Konsep Gender
Istilah gender pada
mulanya berasal dari perhatian kaum feminis dalam bidang politik. Pada waktu
itu, mereka memiliki keinginan yang kuat untuk mengubah hubungan antara pria
dan wanita yang dianggap tidak adil, terutama dalam bidang politik atau
kekuasaan (Gilchrist, 1999:2). Selanjutnya, Gilchrist berpendapat bahwa gerakan
kaum feminis yang telah mempengaruhi arkeologi ini dapat dikelompokkan ke dalam
tiga gelombang (Savitri, 2007:pp.161-167).
Gelombang pertama
berlangsung sekitar tahun 1880 hingga 1920. Gerakan ini bermula dari keinginan
kaum feminis untuk mengubah sistem kekuasaan yang ada. Pada waktu itu, pria
lebih berkuasa dalam bidang politik apabila dibandingkan dengan wanita.

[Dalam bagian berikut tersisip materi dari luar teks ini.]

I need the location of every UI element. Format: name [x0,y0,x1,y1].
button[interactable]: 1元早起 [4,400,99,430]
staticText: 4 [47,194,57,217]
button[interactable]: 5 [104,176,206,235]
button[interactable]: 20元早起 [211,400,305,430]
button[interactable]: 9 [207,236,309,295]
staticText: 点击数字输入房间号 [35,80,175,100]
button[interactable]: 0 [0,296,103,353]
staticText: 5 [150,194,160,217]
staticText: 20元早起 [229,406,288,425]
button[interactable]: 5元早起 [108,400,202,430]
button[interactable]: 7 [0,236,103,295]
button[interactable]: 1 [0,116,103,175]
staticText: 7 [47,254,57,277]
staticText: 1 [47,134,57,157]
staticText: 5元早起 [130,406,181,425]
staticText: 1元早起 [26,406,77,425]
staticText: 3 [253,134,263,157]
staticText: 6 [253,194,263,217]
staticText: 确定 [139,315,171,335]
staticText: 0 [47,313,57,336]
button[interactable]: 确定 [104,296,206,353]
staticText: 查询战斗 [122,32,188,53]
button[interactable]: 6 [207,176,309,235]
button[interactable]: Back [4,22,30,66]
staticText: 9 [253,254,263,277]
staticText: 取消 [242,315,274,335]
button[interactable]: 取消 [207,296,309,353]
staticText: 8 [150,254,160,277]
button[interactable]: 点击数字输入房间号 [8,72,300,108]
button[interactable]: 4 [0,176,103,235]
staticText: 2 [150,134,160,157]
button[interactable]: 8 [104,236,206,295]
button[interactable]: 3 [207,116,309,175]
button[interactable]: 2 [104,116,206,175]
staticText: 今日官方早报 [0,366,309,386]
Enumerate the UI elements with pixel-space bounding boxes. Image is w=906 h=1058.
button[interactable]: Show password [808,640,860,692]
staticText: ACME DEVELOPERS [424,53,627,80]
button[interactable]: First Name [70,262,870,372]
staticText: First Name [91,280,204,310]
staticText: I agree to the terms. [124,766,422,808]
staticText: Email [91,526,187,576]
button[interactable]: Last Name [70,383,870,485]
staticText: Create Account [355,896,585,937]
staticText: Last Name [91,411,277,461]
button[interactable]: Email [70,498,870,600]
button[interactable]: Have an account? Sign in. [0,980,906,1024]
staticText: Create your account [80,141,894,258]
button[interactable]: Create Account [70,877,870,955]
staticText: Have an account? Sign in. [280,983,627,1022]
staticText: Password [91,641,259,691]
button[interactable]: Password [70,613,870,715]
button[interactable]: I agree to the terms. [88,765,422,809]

Akibatnya adalah wanita tidak dapat tampil di depan umum karena mereka tidak
hanya tidak memiliki hak pilih, tetapi juga tidak dapat beremansipasi dalam
masyarakat, tidak dapat aktif dalam bidang politik, tidak dapat mengikuti
pendidikan tinggi, serta tidak dapat memiliki pekerjaan yang layak. Dengan
adanya gerakan kaum feminis itu, sedikit demi sedikit peran wanita dalam bidang
politik, pendidikan, dan pekerjaan yang layak di luar rumah menjadi lebih besar
daripada sebelumnya.
Gelombang kedua ini
berkembang pada akhir tahun 1960-an. Fokus gerakan gelombang kedua ini adalah
pada isu kesetaraan dalam hubungannya dengan jenis kelamin, reproduksi, serta
penggunaan wilayah publik dan domestik. Fokus tersebut muncul karena adanya
tekanan terhadap wanita sehingga menimbulkan ketidaksetaraan antara pria dan
wanita. Tekanan tersebut berasal dari teori patriarki yang dalam praktiknya
sangat mempengaruhi kerangka kerja berbagai ilmu baik sosial maupun alam. Teori
tersebut menyatakan bahwa kekuasaan membentuk subordinasi wanita melalui
beberapa institusi, seperti keluarga, pendidikan, agama, dan pemerintah.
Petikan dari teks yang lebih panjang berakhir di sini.